New research, led by Nanoengineering Professor Shaochen Chen, addresses one of the biggest challenges in tissue engineering: creating lifelike tissues and organs with functioning vasculature — networks of blood vessels that can transport blood, nutrients, waste and other biological materials — and do so safely when implanted inside the body.

Researchers from other labs have used different 3-D printing technologies to create artificial blood vessels. But existing technologies are slow, costly and mainly produce simple structures, such as a single blood vessel — essentially a tube. These blood vessels also are not capable of integrating with the body’s own vascular system.

Digital model of a blood vessel network. Source: UC San DiegoChen’s lab has 3-D printed a vasculature network that can safely integrate with the body’s own network to circulate blood. These blood vessels branch out into many series of smaller vessels, similar to the blood vessel structures found in the body.

Chen’s team developed an innovative bioprinting technology, using their own homemade 3-D printers, to rapidly produce intricate 3-D microstructures that mimic the sophisticated designs and functions of biological tissues. Chen’s lab has used this technology in the past to create liver tissue and microscopic fish that can swim in the body to detect and remove toxins.

Researchers first create a 3-D model of the biological structure on a computer. The computer then transfers 2-D snapshots of the model to millions of microscopic-sized mirrors, which are each digitally controlled to project patterns of UV light in the form of these snapshots. The UV patterns are shined onto a solution containing live cells and light-sensitive polymers that solidify upon exposure to UV light. The structure is rapidly printed one layer at a time, in a continuous fashion, creating a 3-D solid polymer scaffold encapsulating live cells that will grow and become biological tissue.

And this entire process takes just a few seconds — a vast improvement over competing bioprinting methods, which normally take hours just to print simple structures. The process also uses materials that are inexpensive and biocompatible.

Chen’s team used medical imaging to create a digital pattern of a blood vessel network found in the body. Using their technology, they printed a structure containing endothelial cells, which are cells that form the inner lining of blood vessels.

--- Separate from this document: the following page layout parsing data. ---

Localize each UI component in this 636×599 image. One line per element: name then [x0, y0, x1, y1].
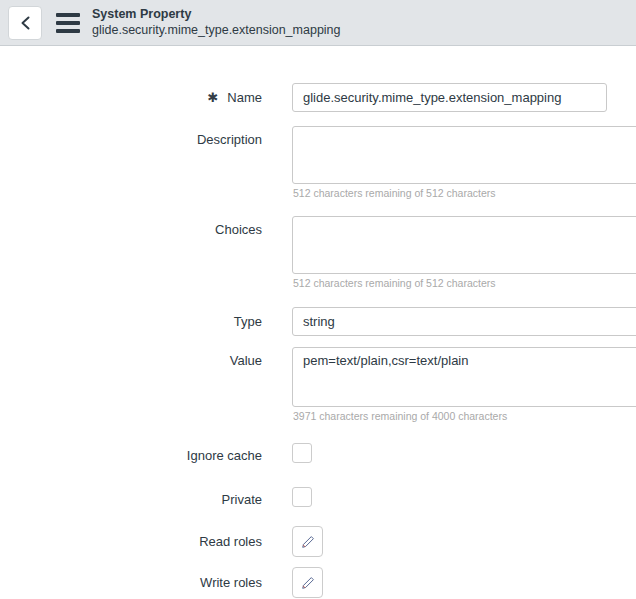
choices-label: Choices	[215, 222, 262, 237]
name-input[interactable]	[292, 83, 607, 112]
write-roles-edit-button[interactable]	[292, 567, 323, 598]
field-row-name: ✱ Name	[0, 83, 636, 112]
hamburger-menu-icon[interactable]	[56, 13, 80, 33]
value-char-counter: 3971 characters remaining of 4000 charac…	[293, 410, 636, 422]
back-button[interactable]	[8, 6, 42, 40]
write-roles-label: Write roles	[200, 575, 262, 590]
field-row-ignore-cache: Ignore cache	[0, 443, 636, 467]
chevron-left-icon	[20, 15, 31, 31]
description-char-counter: 512 characters remaining of 512 characte…	[293, 187, 636, 199]
ignore-cache-label: Ignore cache	[187, 448, 262, 463]
read-roles-label: Read roles	[199, 534, 262, 549]
value-textarea[interactable]: pem=text/plain,csr=text/plain	[292, 347, 636, 407]
record-name: glide.security.mime_type.extension_mappi…	[92, 23, 341, 39]
choices-textarea[interactable]	[292, 216, 636, 274]
private-checkbox[interactable]	[292, 487, 312, 507]
read-roles-edit-button[interactable]	[292, 526, 323, 557]
ignore-cache-checkbox[interactable]	[292, 443, 312, 463]
type-select[interactable]	[292, 307, 636, 336]
field-row-type: Type	[0, 307, 636, 336]
name-label: Name	[227, 90, 262, 105]
system-property-form: ✱ Name Description 512 characters remain…	[0, 46, 636, 598]
field-row-read-roles: Read roles	[0, 526, 636, 557]
header-title-block: System Property glide.security.mime_type…	[92, 7, 341, 38]
field-row-choices: Choices 512 characters remaining of 512 …	[0, 216, 636, 289]
description-label: Description	[197, 132, 262, 147]
field-row-private: Private	[0, 487, 636, 511]
type-label: Type	[234, 314, 262, 329]
field-row-value: Value pem=text/plain,csr=text/plain 3971…	[0, 347, 636, 422]
page-title: System Property	[92, 7, 341, 23]
field-row-description: Description 512 characters remaining of …	[0, 126, 636, 199]
pencil-icon	[301, 576, 315, 590]
required-asterisk-icon: ✱	[207, 91, 218, 104]
private-label: Private	[222, 492, 262, 507]
choices-char-counter: 512 characters remaining of 512 characte…	[293, 277, 636, 289]
value-label: Value	[230, 353, 262, 368]
field-row-write-roles: Write roles	[0, 567, 636, 598]
form-header: System Property glide.security.mime_type…	[0, 0, 636, 46]
description-textarea[interactable]	[292, 126, 636, 184]
pencil-icon	[301, 535, 315, 549]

The entire structure fits onto a small area measuring 4 millimeters-by-5 millimeters-by-600 micrometers, making it as thick as a stack of 12 strands of human hair.

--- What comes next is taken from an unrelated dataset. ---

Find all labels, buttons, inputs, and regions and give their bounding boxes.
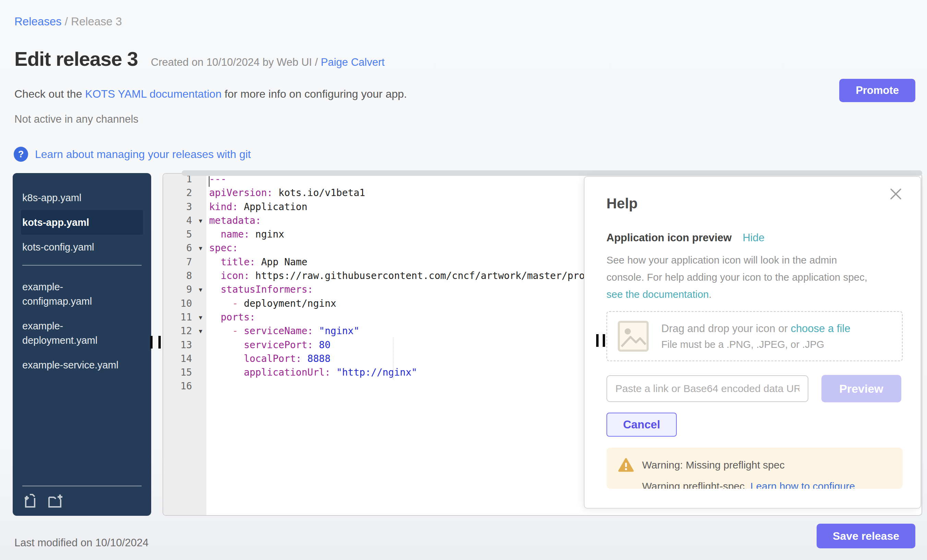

Researchers cultured several structures in vitro for one day, then grafted the resulting tissues into skin wounds of mice. After two weeks, the researchers examined the implants and found that they had successfully grown into and merged with the host blood vessel network, allowing blood to circulate normally.

Chen noted that the implanted blood vessels are not yet capable of other functions, such as transporting nutrients and waste.

Moving forward, Chen and his team are working to build patient-specific tissues using human induced pluripotent stem cells, which would prevent transplants from being attacked by a patient’s immune system. And since these cells are derived from a patient’s skin cells, researchers won’t need to extract any cells from inside the body to build new tissue. The team’s ultimate goal is to move their work to clinical trials. “It will take at least several years before we reach that goal,” Chen said.